Examples of relevant papers:
- on the inhomogeneous electron gas: Kohn and Sham, Phys. Rev. 137, A1697 (1965). See also Kohn and Majumdar, Phys. Rev. 138, A1617 (1965).
- on the Tonks-Girardeau gas with an impurity (repulsive or attractive): Goold, Krych, Idziaszek, Fogarty and Busch, New J. Phys. 12, 093041 (2010). Fu and Rojo, PRA 74, 013620 (2006).
But there are probably much more relevant references.
Questions/remarks:
- in the title or in the abstract it is not mentioned that the study is restricted to one dimension. Although this becomes obvious in the core of the article, it should be specified in the title or at least in the abstract.
- what is called the kernel in the present work is usually called the reduced single-particle density matrix in the solid-state literature on the Fermi gas (e.g. in Kohn and Majumdar, Phys Rev 1965).
- the notation lambda introduced near equation (9) is a bit strange for a quantity which is the inverse of a length (usually lambda stands for a wavelength and k or q or kappa for an inverse length). In the same vein, the authors use k to label their eigenvalues and eigenvectors but here k is not the momentum which is not conserved due both to the potential and to the impurities. Nevertheless, they use k_F (which is the standard notation) to denote the Fermi momentum. This is a bit confusing. It would be better to have another label for quantum numbers k that are not momenta.
- It would have been interesting to discuss the phase-shifts in the Friedel oscillations contained in equation (69).

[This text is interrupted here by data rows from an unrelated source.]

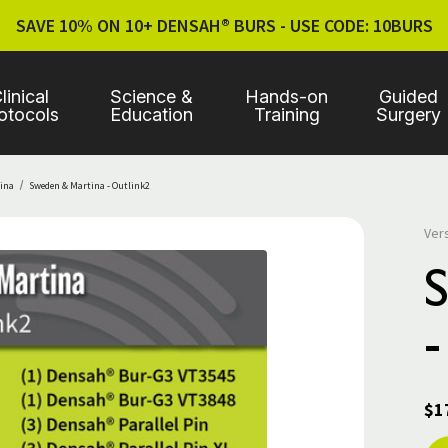
SAVE 10% ON 10+ DENSAH® BURS - USE CODE: 10BURS
linical
Science &
Hands-on
Guided
otocols
Education
Training
Surgery
ina
Sweden & Martina - Outlink2
Ver
-
$1
Cur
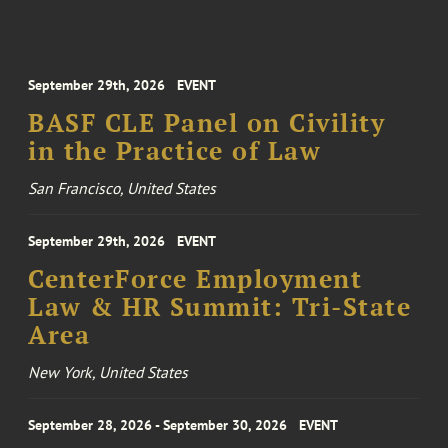
September 29th, 2026
EVENT
BASF CLE Panel on Civility
in the Practice of Law
San Francisco, United States
September 29th, 2026
EVENT
CenterForce Employment
Law & HR Summit: Tri-State
Area
New York, United States
September 28, 2026 - September 30, 2026
EVENT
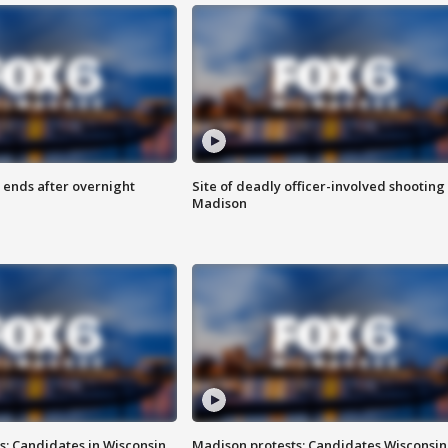
 ends after overnight
Site of deadly officer-involved shooting 
Madison
s: Candidates in Wisconsin
Madison protests: Candidates Wisconsin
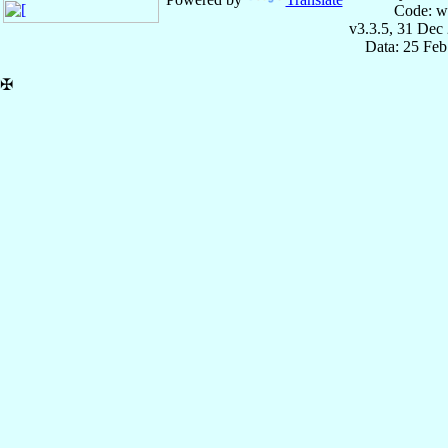
Code: w
v3.3.5, 31 Dec
Data: 25 Fe
✠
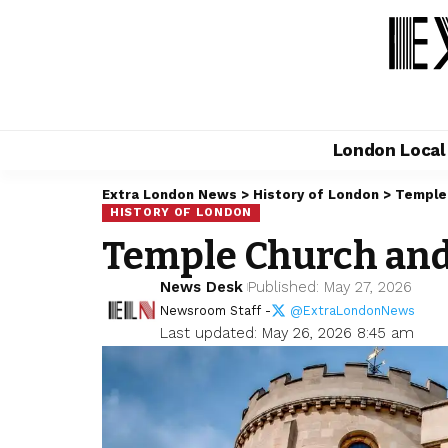
London Loca
Extra London News
>
History of London
>
Temple 
HISTORY OF LONDON
Temple Church and
News Desk
Published: May 27, 2026
Newsroom Staff -
@ExtraLondonNews
Last updated: May 26, 2026 8:45 am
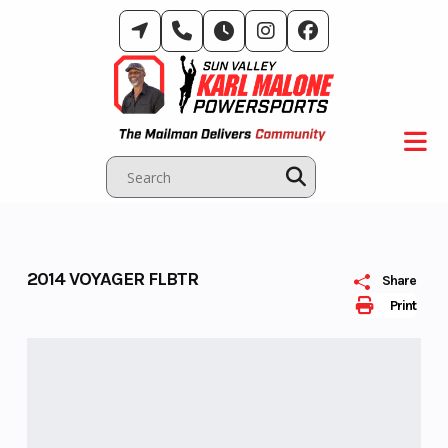
Skip
to
content
2014 VOYAGER FLBTR
Share
Print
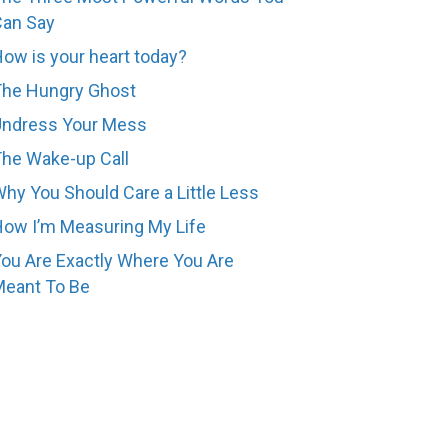
Can Say
ow is your heart today?
The Hungry Ghost
Undress Your Mess
he Wake-up Call
hy You Should Care a Little Less
ow I’m Measuring My Life
ou Are Exactly Where You Are
eant To Be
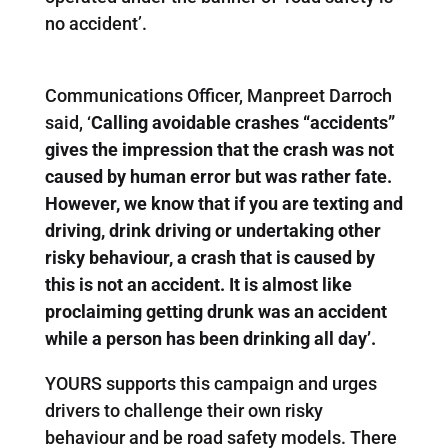
no accident’.
Communications Officer, Manpreet Darroch
said, ‘
Calling avoidable crashes “accidents”
gives the impression that the crash was not
caused by human error but was rather fate.
However, we know that if you are texting and
driving, drink driving or undertaking other
risky behaviour, a crash that is caused by
this is not an accident. It is almost like
proclaiming getting drunk was an accident
while a person has been drinking all day’.
YOURS supports this campaign and urges
drivers to challenge their own risky
behaviour and be road safety models. There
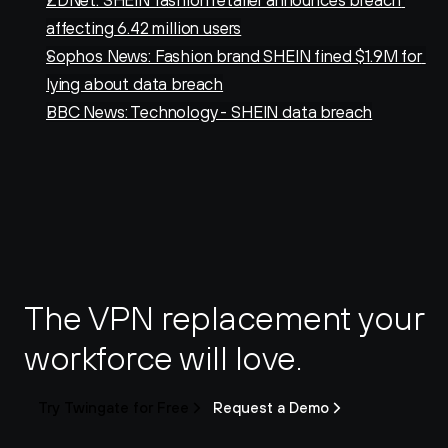
ZDNet: SHEIN fashion retailer announces breach 
affecting 6.42 million users
Sophos News: Fashion brand SHEIN fined $1.9M for 
lying about data breach
BBC News: Technology - SHEIN data breach
The VPN replacement your 
workforce will love.
Try Twingate for Free
Request a Demo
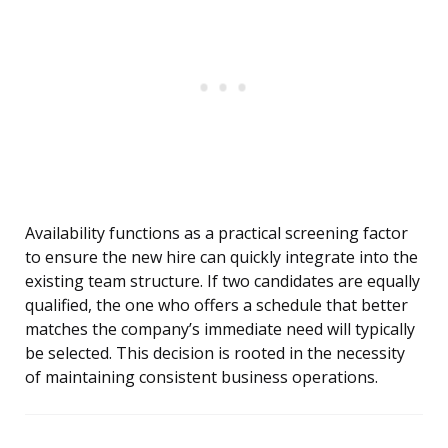
Availability functions as a practical screening factor
to ensure the new hire can quickly integrate into the
existing team structure. If two candidates are equally
qualified, the one who offers a schedule that better
matches the company’s immediate need will typically
be selected. This decision is rooted in the necessity
of maintaining consistent business operations.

- Equation (82) is simply the standard mean-field result: interaction strength times local density = g rho.
Requested changes
1 - Authors should make clearer what was known before and what is truly new. This is especially important for a subject with such a long history. In particular, they should make a detailed comparison with Kohn and Sham 1965 and with results for delta-impurities in the Tonks-Girardeau gas.
2 - Experiments are mentioned in the conclusion but no reference is given. It would be interesting for the reader to have such an experimental motivation. For example, Paredes et al. Nature 2004; Wenz et al., Science 2013. But there are probably better references.
Typos:
3- in equation (70) a parenthesis stands alone in the denominator
4- just above section 7.2, “This is expected since that the edge...”: remove “that”
5- in footnote [33], fermi should be Fermi
6 - Acronyms (even well-known) should still be defined: GUE, PDF, RMT, etc.